Commentary

Hyperlocal in 2012: More Consolidation and Scale, Less ‘Free’

1 Comment 29 December 2011 by

In 2011, we saw the explosion — and the beginnings of the implosion — of the deals industry with the shrinking, and even folding, of several companies. The most shocking example of this was the crippling of BuyWithMe, which showed that the market wasn’t mature enough for a deals company to sustain such an aggressive roll-up strategy when it was forced to slash its staff in half and continually needed more cash and couldn’t interest any investors to participate in another round.

Others in the deals space disappeared altogether — particularly in the Chicago market, where Groupon towers over other deal hopefuls. In the fall, dog deals company Doggyloot absorbed PetSimply; Local Offer Network acquired Raleigh’s Redeemio. But generally, we’re expecting more consolidation.

In the LBS arena, Facebook’s purchase of Gowalla was the first sign of more consolidation to come. Other smaller LBS companies are struggling to make substantial in-roads with consumers and merchants — something they need to do not just for survival but to deliver the revenue results expected by their VC investors. Facebook’s acquisition validates their business, but it also brings a 1,000-pound gorilla into the game perhaps in a bigger way than Places.

What it comes down to is that hyperlocal companies like Foursquare and Groupon, despite their “hyperlocal” raison d’etre, need scale to bring an effective proposition to merchants and big brands. Scale helps, even if that just means a larger audience within a metro area or even a single neighborhood.

I think we’ll see less “consolidation” per se among companies in the hyperlocal publishing space, but we will see more partnerships with LBS and deals companies. Foursquare partnered with Groupon and other deals companies and content sites this year; Patch, like many media sites, launched a deals business. Next year hyperlocal companies will continue to form such partnerships and eventually will merge their businesses together.

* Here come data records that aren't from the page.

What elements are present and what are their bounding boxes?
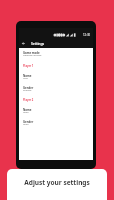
- staticText: Player 1: [23, 64, 34, 68]
- staticText: Alex: [23, 76, 28, 79]
- staticText: Male: [23, 122, 29, 125]
- staticText: Gender: [23, 86, 34, 90]
- button[interactable]: Name: [19, 105, 93, 117]
- staticText: Mike: [23, 110, 29, 113]
- staticText: Adjust your settings: [24, 178, 90, 187]
- staticText: Game mode: [23, 51, 40, 55]
- staticText: Player 2: [23, 98, 34, 102]
- button[interactable]: Gender: [19, 117, 93, 129]
- button[interactable]: Back: [19, 39, 28, 48]
- button[interactable]: Adjust your settings: [7, 169, 107, 200]
- button[interactable]: Gender: [19, 83, 93, 95]
- button[interactable]: Name: [19, 71, 93, 83]
- button[interactable]: Game mode: [19, 48, 93, 61]
- staticText: Name: [23, 108, 32, 112]
- staticText: Female: [23, 88, 32, 91]
- staticText: 12:30: [83, 33, 91, 37]
- staticText: Settings: [31, 41, 45, 46]
- staticText: Name: [23, 74, 32, 78]
- staticText: Gender: [23, 120, 34, 124]
- staticText: Gaming console: [23, 53, 42, 56]
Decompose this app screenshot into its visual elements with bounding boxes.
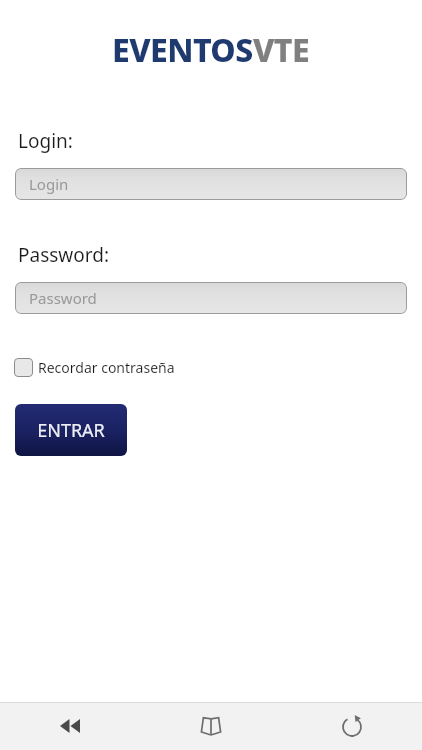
staticText: Login: — [18, 128, 73, 154]
staticText: Password — [29, 288, 97, 308]
staticText: Recordar contraseña — [38, 358, 175, 377]
button[interactable]: Recordar contraseña — [14, 358, 175, 377]
staticText: EVENTOS — [112, 28, 253, 72]
button[interactable]: Login — [15, 168, 407, 200]
staticText: ENTRAR — [37, 418, 105, 443]
button[interactable]: ENTRAR — [15, 404, 127, 456]
staticText: VTE — [253, 28, 310, 72]
staticText: Password: — [18, 242, 110, 268]
button[interactable]: Back — [0, 702, 140, 750]
button[interactable]: Bookmarks — [140, 702, 281, 750]
staticText: Login — [29, 174, 69, 194]
button[interactable]: Reload — [281, 702, 422, 750]
button[interactable]: Password — [15, 282, 407, 314]
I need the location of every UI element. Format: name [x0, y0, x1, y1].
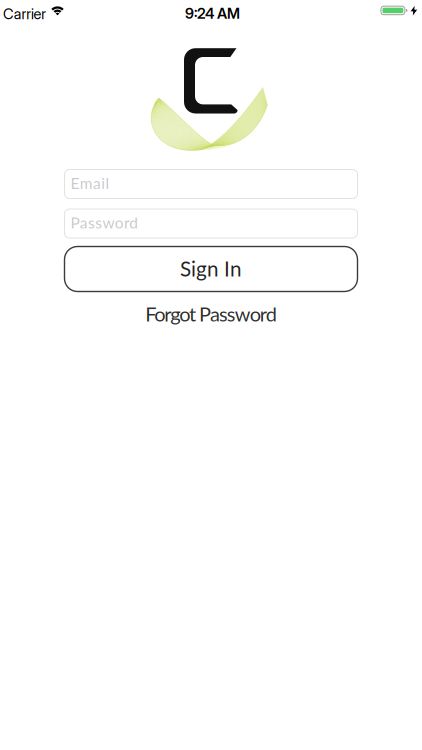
staticText: 9:24 AM — [185, 4, 240, 22]
staticText: Sign In — [180, 256, 242, 281]
staticText: Password — [70, 213, 138, 232]
staticText: Email — [64, 169, 124, 199]
staticText: Forgot Password — [145, 302, 277, 326]
staticText: Carrier — [3, 5, 46, 23]
textField[interactable]: Email — [64, 169, 358, 199]
staticText: Password — [64, 208, 168, 238]
staticText: Email — [70, 174, 110, 192]
button[interactable]: Forgot Password — [145, 302, 277, 326]
button[interactable]: Sign In — [64, 246, 358, 292]
textField[interactable]: Password — [64, 208, 358, 238]
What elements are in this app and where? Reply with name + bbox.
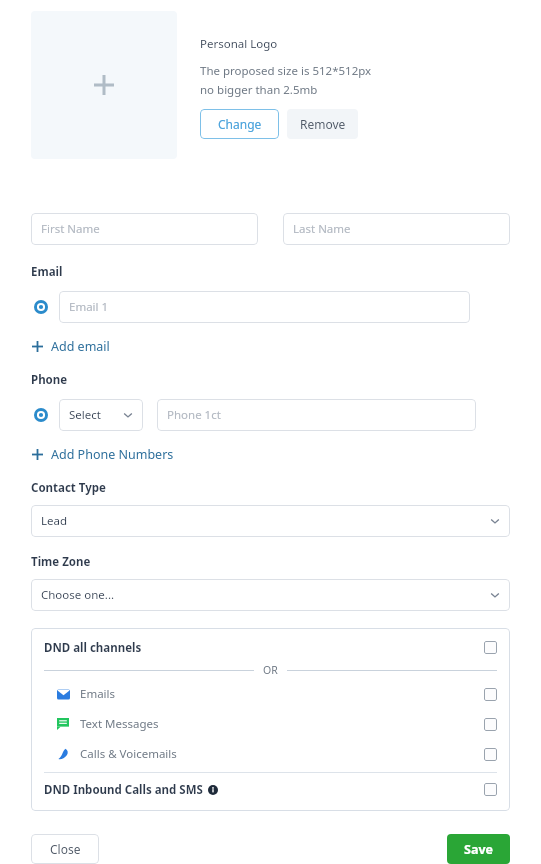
button[interactable]: Add Phone Numbers xyxy=(30,443,176,466)
button[interactable]: Calls & Voicemails xyxy=(44,739,497,769)
button[interactable]: Toggle xyxy=(484,688,497,701)
staticText: Remove xyxy=(300,116,346,132)
staticText: Contact Type xyxy=(31,480,106,496)
staticText: Calls & Voicemails xyxy=(80,746,177,762)
button[interactable]: Choose one... xyxy=(31,579,510,611)
button[interactable]: Text Messages xyxy=(44,709,497,739)
staticText: no bigger than 2.5mb xyxy=(200,82,318,98)
button[interactable]: Select xyxy=(59,399,143,431)
staticText: Select xyxy=(69,407,122,423)
staticText: Personal Logo xyxy=(200,36,278,52)
staticText: Change xyxy=(218,116,262,132)
button[interactable]: First Name xyxy=(31,213,258,245)
button[interactable]: Toggle xyxy=(484,748,497,761)
button[interactable]: Primary email xyxy=(31,297,51,317)
button[interactable]: Save xyxy=(447,834,510,864)
staticText: Text Messages xyxy=(80,716,159,732)
button[interactable]: Emails xyxy=(44,679,497,709)
button[interactable]: Lead xyxy=(31,505,510,537)
button[interactable]: DND all channels xyxy=(44,634,497,661)
button[interactable]: Upload logo xyxy=(31,11,177,159)
staticText: Time Zone xyxy=(31,554,91,570)
button[interactable]: Toggle xyxy=(484,718,497,731)
button[interactable]: Add email xyxy=(30,335,112,358)
staticText: First Name xyxy=(41,221,100,237)
button[interactable]: Primary phone xyxy=(31,405,51,425)
staticText: Phone 1ct xyxy=(167,407,221,423)
button[interactable]: Phone 1ct xyxy=(157,399,476,431)
button[interactable]: Toggle xyxy=(484,641,497,654)
staticText: DND Inbound Calls and SMS xyxy=(44,782,203,798)
staticText: OR xyxy=(263,663,278,677)
button[interactable]: Change xyxy=(200,109,279,139)
button[interactable]: DND Inbound Calls and SMS xyxy=(44,776,497,803)
button[interactable]: Last Name xyxy=(283,213,510,245)
staticText: Emails xyxy=(80,686,116,702)
staticText: Save xyxy=(464,841,493,858)
staticText: Email xyxy=(31,264,63,280)
staticText: Last Name xyxy=(293,221,351,237)
staticText: The proposed size is 512*512px xyxy=(200,63,372,79)
button[interactable]: Remove xyxy=(287,109,358,139)
button[interactable]: Close xyxy=(31,834,99,864)
staticText: Add Phone Numbers xyxy=(51,446,174,463)
staticText: Lead xyxy=(41,513,489,529)
button[interactable]: Email 1 xyxy=(59,291,470,323)
staticText: DND all channels xyxy=(44,640,142,656)
staticText: Add email xyxy=(51,338,110,355)
staticText: Close xyxy=(50,841,81,857)
button[interactable]: Toggle xyxy=(484,783,497,796)
staticText: Phone xyxy=(31,372,68,388)
staticText: Choose one... xyxy=(41,587,489,603)
staticText: Email 1 xyxy=(69,299,109,315)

The second part of this is less of a prediction than a hope. There’s a $45 billion local ad market that will be fought over and captured by the companies that survive the consolidation and create lasting business models. But the road to getting there is, so far, littered with “free.” In one interview after another in our Case Study series, merchants sing the praises of hyperlocal — because it often costs them nothing to play. Foursquare? Free, just post a location. And the merchant interface is free as well. With deals — as we all know, there is a price merchants pay, but it’s no cash upfront. Hyperlocal publishing is perhaps the least “free” of all for merchants, and that’s likely due to a legacy of ad-supported media. But there is no legacy ad-supported LBS, and deals have done an awful job of transitioning the coupon model — where clients pay upfront — into one that works in the group coupon business.

I’m excited about 2012 as all companies in hyperlocal are learning and maturing their way toward the lasting, sustainable ecosystem we so strongly believe in here at Street Fight.

Laura Rich is Street Fight’s co-founder and CEO.

  • http://localoffernetwork.com/ Dan Hess

    Laura,

     

    Great article. As you might expect from a company built on serving
    huge numbers of competitors in this industry, we don’t see or expect an implosion.
    Yes, there’s been plenty of consolidation and failure, but take a look at any data
    (e.g. BLS) for failure rates among new businesses of any kind – online, offline
    or anywhere else – and there should be no surprise that 30-40% of upstarts
    would be gone after 2-3 years. Yet you may be surprised to hear that new entrants
    still appear faster than others go away. We know, because we hear from them
    literally every day.

     

    That being said, the expectations of what constitutes
    success have to change, as they’ve begun to do. Two years ago, every deal site founder
    seemed to expect that they would to build the next $1B company. As has been the
    case in digital and traditional direct marketing for years, only a tiny number
    of companies can achieve such scale but there is still space for hundreds of
    other companies. Some are local lifestyle businesses, some larger and more formidable, but there’s plenty of room for competition.